The 377-foot Freedom is capable of speeds in excess of 40 knots and can operate in water less than 20 feet deep. The ship will act as a platform for launch and recovery of manned and unmanned vehicles. Its modular design will support interchangeable mission packages, allowing the ship to be reconfigured for antisubmarine warfare, mine warfare, or surface warfare missions on an as-needed basis.
“Until now, this vessel has been a part of the shipyard structure -- a mass of steel, cables and electronics. Today Freedom is a maritime vessel. She is on her way to joining our great Navy patrolling the vast oceans of our world,” said Delores Etter, Assistant Secretary of the Navy for Research, Development and Acquisition.
Freedom acknowledges the enduring foundation of our nation and honors American communities which bear the name Freedom. States having towns named Freedom include California, Indiana, Maine, New Hampshire, New York, Oklahoma, Pennsylvania, Wisconsin and Wyoming.
But, as Mullen made clear, Freedom also acknowledges new challenges faced by the Navy in the war on terror and will complement the vision of a global “1,000-ship navy” built upon ad hoc maritime partnerships.
“Freedom will know how to fight, but she can also be a friend,” said Mullen. “I am convinced that if we pool resources together, as partners and friends, we can best tackle many of the tough maritime problems we face. The Freedom class will fit perfectly into such partnerships. Her shallow draft and agility will allow her to go, when asked -- deep into green and brown water -- where we, our allies, and emerging partners face some of the most difficult challenges.”

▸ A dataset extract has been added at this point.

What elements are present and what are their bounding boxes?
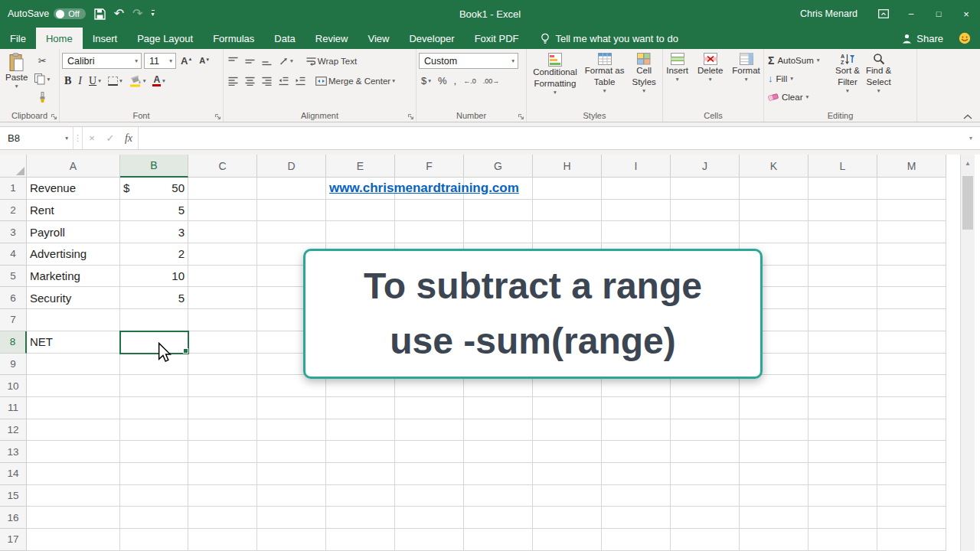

The christening ceremony included the traditional smashing of a champagne bottle across the ship's bow, performed by ship's sponsor Birgit Smith. The ship then made a dramatic side-launch into the Menominee River.
Smith is the wife of U.S. Army Sgt. 1st Class Paul Ray Smith, who was posthumously awarded the Medal of Honor for bravery and gallantry above and beyond the call of duty in Operation Iraqi Freedom.

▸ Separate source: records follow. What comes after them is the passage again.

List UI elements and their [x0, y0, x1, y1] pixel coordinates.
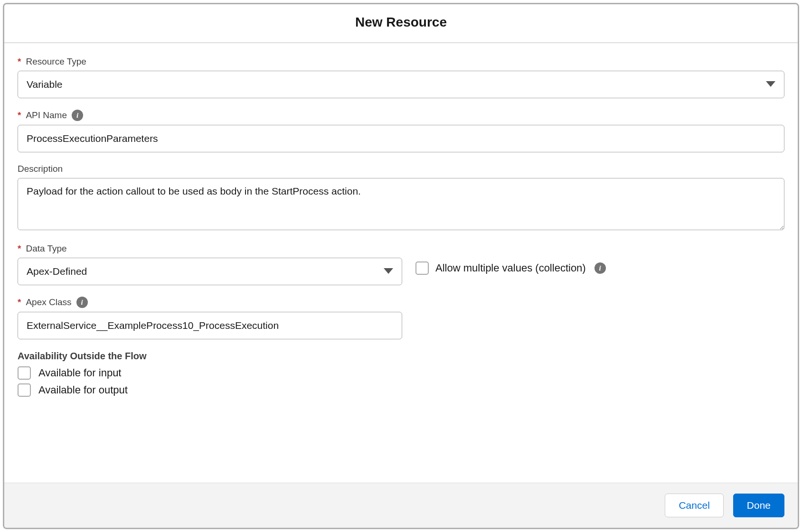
chevron-down-icon [384, 268, 393, 275]
data-type-row: * Data Type Apex-Defined Allow multiple … [18, 243, 784, 285]
availability-section: Availability Outside the Flow Available … [18, 351, 784, 397]
resource-type-select[interactable]: Variable [18, 71, 784, 98]
required-asterisk: * [18, 56, 21, 67]
required-asterisk: * [18, 297, 21, 308]
available-output-checkbox[interactable] [18, 383, 31, 397]
svg-marker-1 [384, 268, 393, 274]
apex-class-label: * Apex Class i [18, 297, 784, 308]
apex-class-input[interactable] [18, 312, 402, 339]
description-row: Description Payload for the action callo… [18, 164, 784, 232]
done-button[interactable]: Done [733, 494, 784, 517]
available-output-row: Available for output [18, 383, 784, 397]
data-type-label-text: Data Type [26, 243, 66, 254]
data-type-select[interactable]: Apex-Defined [18, 258, 402, 285]
api-name-label: * API Name i [18, 110, 784, 121]
info-icon[interactable]: i [594, 262, 606, 274]
allow-multiple-col: Allow multiple values (collection) i [415, 261, 606, 275]
description-textarea[interactable]: Payload for the action callout to be use… [18, 178, 784, 230]
available-input-label: Available for input [38, 367, 122, 379]
available-input-checkbox[interactable] [18, 366, 31, 380]
svg-marker-0 [766, 81, 775, 87]
api-name-row: * API Name i [18, 110, 784, 152]
info-icon[interactable]: i [76, 297, 88, 308]
available-output-label: Available for output [38, 384, 128, 396]
description-label-text: Description [18, 164, 63, 174]
api-name-label-text: API Name [26, 110, 67, 121]
resource-type-row: * Resource Type Variable [18, 56, 784, 98]
data-type-value: Apex-Defined [27, 266, 87, 277]
description-label: Description [18, 164, 784, 174]
required-asterisk: * [18, 110, 21, 121]
api-name-input[interactable] [18, 125, 784, 152]
data-type-col: * Data Type Apex-Defined [18, 243, 402, 285]
chevron-down-icon [766, 81, 775, 88]
modal-footer: Cancel Done [4, 483, 798, 528]
availability-heading: Availability Outside the Flow [18, 351, 784, 362]
resource-type-label: * Resource Type [18, 56, 784, 67]
resource-type-value: Variable [27, 79, 63, 90]
modal-body: * Resource Type Variable * API Name i De… [4, 43, 798, 483]
resource-type-label-text: Resource Type [26, 56, 86, 67]
new-resource-modal: New Resource * Resource Type Variable * … [3, 3, 799, 529]
available-input-row: Available for input [18, 366, 784, 380]
data-type-label: * Data Type [18, 243, 402, 254]
modal-title: New Resource [4, 15, 798, 30]
apex-class-row: * Apex Class i [18, 297, 784, 339]
allow-multiple-label: Allow multiple values (collection) [435, 262, 586, 274]
apex-class-label-text: Apex Class [26, 297, 71, 308]
info-icon[interactable]: i [72, 110, 83, 121]
allow-multiple-checkbox[interactable] [415, 261, 429, 275]
modal-header: New Resource [4, 4, 798, 43]
required-asterisk: * [18, 243, 21, 254]
cancel-button[interactable]: Cancel [665, 494, 723, 517]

Mullen put Birgit Smith’s selection as sponsor into perspective for the assembled crowd by referring to a letter her husband wrote home from Iraq.

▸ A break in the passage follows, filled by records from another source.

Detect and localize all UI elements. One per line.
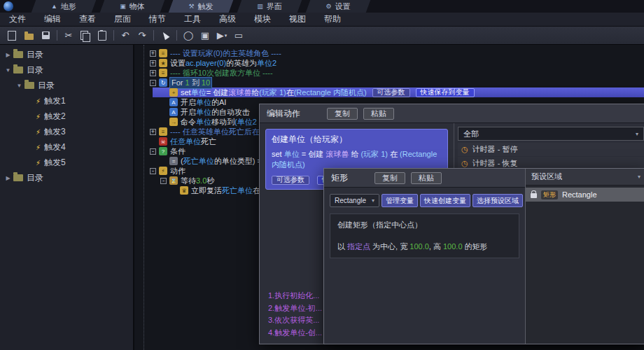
action-type-list: ◷计时器 - 暂停◷计时器 - 恢复	[458, 143, 644, 170]
pointer-button[interactable]	[157, 28, 174, 43]
quick-create-variable-button[interactable]: 快速创建变量	[420, 194, 470, 207]
sidebar-item-folder-4[interactable]: ▶目录	[0, 170, 133, 186]
tab-label: 界面	[267, 1, 282, 12]
sidebar-item-folder-2[interactable]: ▼目录	[0, 62, 133, 78]
menu-tools[interactable]: 工具	[175, 13, 210, 26]
expand-toggle[interactable]: +	[150, 60, 156, 66]
collapse-toggle[interactable]: -	[150, 168, 156, 174]
ui-icon: ▥	[257, 3, 263, 10]
trigger-tree-row[interactable]: +set 单位 = 创建 滚球兽 给 (玩家 1) 在 (Rectangle 内…	[153, 88, 644, 97]
tab-settings[interactable]: ⚙设置	[306, 0, 370, 13]
menu-viewport[interactable]: 视图	[280, 13, 315, 26]
save-button[interactable]	[37, 28, 54, 43]
action-type-item[interactable]: ◷计时器 - 暂停	[458, 143, 644, 156]
sidebar-item-trigger-5[interactable]: ⚡触发5	[0, 155, 133, 170]
timer-icon: ◷	[461, 145, 468, 154]
trigger-tree-row[interactable]: -↻For 1 到 10	[134, 78, 644, 88]
layout-button[interactable]: ▭	[230, 28, 247, 43]
copy-button[interactable]: 复制	[374, 172, 405, 184]
shape-icon: ◯	[183, 30, 194, 41]
menu-file[interactable]: 文件	[0, 13, 35, 26]
function-signature: 以 指定点 为中心, 宽 100.0, 高 100.0 的矩形	[337, 241, 512, 252]
manage-variables-button[interactable]: 管理变量	[382, 194, 418, 207]
sidebar-item-label: 触发3	[44, 126, 66, 138]
expand-arrow-icon[interactable]: ▶	[4, 175, 12, 181]
sidebar-item-folder-1[interactable]: ▶目录	[0, 47, 133, 62]
top-tab-bar: ▲地形▣物体⚒触发▥界面⚙设置	[0, 0, 644, 13]
context-line: 3.依次获得英...	[268, 314, 322, 327]
menu-help[interactable]: 帮助	[315, 13, 350, 26]
sidebar-item-trigger-3[interactable]: ⚡触发3	[0, 124, 133, 139]
open-project-button[interactable]	[20, 28, 37, 43]
death-event-icon: ☠	[159, 137, 167, 146]
action-type-label: 计时器 - 暂停	[472, 144, 518, 155]
expand-arrow-icon[interactable]: ▶	[4, 52, 12, 58]
sidebar-item-folder-3[interactable]: ▼目录	[0, 78, 133, 93]
tab-label: 地形	[61, 1, 76, 12]
redo-button[interactable]: ↷	[134, 28, 150, 43]
expand-toggle[interactable]: +	[150, 50, 156, 57]
chevron-down-icon: ▾	[372, 197, 374, 204]
expand-toggle[interactable]: +	[150, 129, 156, 135]
optional-params-button[interactable]: 可选参数	[372, 88, 410, 97]
optional-params-button[interactable]: 可选参数	[272, 176, 309, 185]
hero-icon: ★	[159, 59, 167, 67]
collapse-arrow-icon[interactable]: ▼	[15, 83, 23, 89]
rectangle-dialog-titlebar: 矩形 复制 粘贴	[324, 169, 525, 188]
chevron-down-icon: ▾	[225, 33, 227, 38]
preset-area-header[interactable]: 预设区域 ▾	[526, 169, 644, 186]
paste-button[interactable]: 粘贴	[363, 108, 394, 120]
tab-ui[interactable]: ▥界面	[237, 0, 302, 13]
shape-button[interactable]: ◯	[180, 28, 197, 43]
collapse-arrow-icon[interactable]: ▼	[4, 67, 12, 74]
paste-button[interactable]	[94, 28, 111, 43]
cut-icon: ✂	[65, 30, 73, 41]
quick-save-variable-button[interactable]: 快速保存到变量	[416, 88, 475, 97]
menu-plot[interactable]: 情节	[140, 13, 175, 26]
model-button[interactable]: ▣	[197, 28, 214, 43]
cut-button[interactable]: ✂	[60, 28, 77, 43]
wait-icon: ⌛	[169, 176, 178, 185]
menu-edit[interactable]: 编辑	[35, 13, 70, 26]
new-file-icon	[8, 31, 16, 41]
app-logo-icon[interactable]	[4, 1, 13, 11]
choose-preset-area-button[interactable]: 选择预设区域	[472, 194, 523, 207]
trigger-icon: ⚡	[36, 144, 41, 151]
sidebar-item-trigger-2[interactable]: ⚡触发2	[0, 108, 133, 124]
model-icon: ▣	[201, 30, 209, 41]
sidebar-item-trigger-1[interactable]: ⚡触发1	[0, 93, 133, 108]
trigger-tree-row[interactable]: +★设置 ac.player(0) 的英雄为 单位2	[134, 58, 644, 68]
chevron-down-icon: ▾	[636, 131, 638, 137]
tab-trigger[interactable]: ⚒触发	[169, 0, 233, 13]
sidebar-item-trigger-4[interactable]: ⚡触发4	[0, 139, 133, 155]
filter-value: 全部	[463, 129, 479, 139]
preset-name: Rectangle	[562, 190, 597, 199]
collapse-toggle[interactable]: -	[150, 148, 156, 155]
collapse-toggle[interactable]: -	[150, 80, 156, 86]
trigger-tree-row[interactable]: +≡---- 设置玩家(0)的主英雄角色 ----	[134, 48, 644, 58]
run-button[interactable]: ▶▾	[214, 28, 230, 43]
tab-object[interactable]: ▣物体	[100, 0, 164, 13]
menu-advanced[interactable]: 高级	[210, 13, 245, 26]
sidebar-item-label: 触发4	[44, 141, 66, 153]
new-file-button[interactable]	[4, 28, 20, 43]
tab-terrain[interactable]: ▲地形	[31, 0, 96, 13]
folder-icon	[24, 82, 34, 89]
menu-layer[interactable]: 层面	[105, 13, 140, 26]
menu-view[interactable]: 查看	[70, 13, 105, 26]
collapse-toggle[interactable]: -	[160, 178, 167, 184]
copy-button[interactable]	[77, 28, 94, 43]
copy-button[interactable]: 复制	[327, 108, 358, 120]
paste-button[interactable]: 粘贴	[411, 172, 442, 184]
expand-toggle[interactable]: +	[150, 70, 156, 76]
rectangle-select-dropdown[interactable]: Rectangle ▾	[330, 194, 379, 207]
preset-area-item[interactable]: 矩形 Rectangle	[526, 188, 644, 202]
selected-rectangle-value: Rectangle	[335, 197, 366, 204]
trigger-tree-row[interactable]: +≡---- 循环10次创建敌方单位 ----	[134, 68, 644, 78]
action-card-expression: set 单位 = 创建 滚球兽 给 (玩家 1) 在 (Rectangle 内随…	[272, 149, 442, 170]
menu-module[interactable]: 模块	[245, 13, 280, 26]
action-filter-dropdown[interactable]: 全部 ▾	[458, 127, 644, 141]
trigger-icon: ⚡	[36, 128, 41, 136]
undo-button[interactable]: ↶	[117, 28, 134, 43]
function-description-box: 创建矩形（指定中心点） 以 指定点 为中心, 宽 100.0, 高 100.0 …	[330, 214, 519, 258]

“When I think of his words ‘I am prepared to give all that I am’ and the way he did exactly that, it reminds me of the true high cost of living in America, the price of freedom,” he said. “Paul paid that debt for us. His valor reminds us that we must be ready to defend freedom whenever and wherever it is challenged.
“Ships also really do take on the spirit of their sponsor,” he continued. “And I for one will take great comfort that when Freedom’s crews sail into harm’s way your quiet strength will go with them.”
Freedom will be manned by one of two rotational crews, blue and gold, similar to the rotational crews assigned to Trident submarines. The crews will be augmented by one of three mission package crews during focused mission assignments.
The blue crew commanding officer is Cmdr. Donald Gabrielson, who was born in northern Minnesota and graduated from the U.S. Navy Academy in 1989. The gold crew commanding officer is Cmdr. Michael Doran, who was born in Harrisonville, Mo., and graduated from Villanova University in 1989.
Freedom will continue to undergo outfitting and testing at Marinette Marine. The ship will be commissioned in 2007 and eventually homeported in San Diego, Ca.
The second LCS, named Independence, is currently under construction at Bath Iron Work in Bath, Maine. General Dynamics Corporation is building Indepence to a different design than that of Freedom.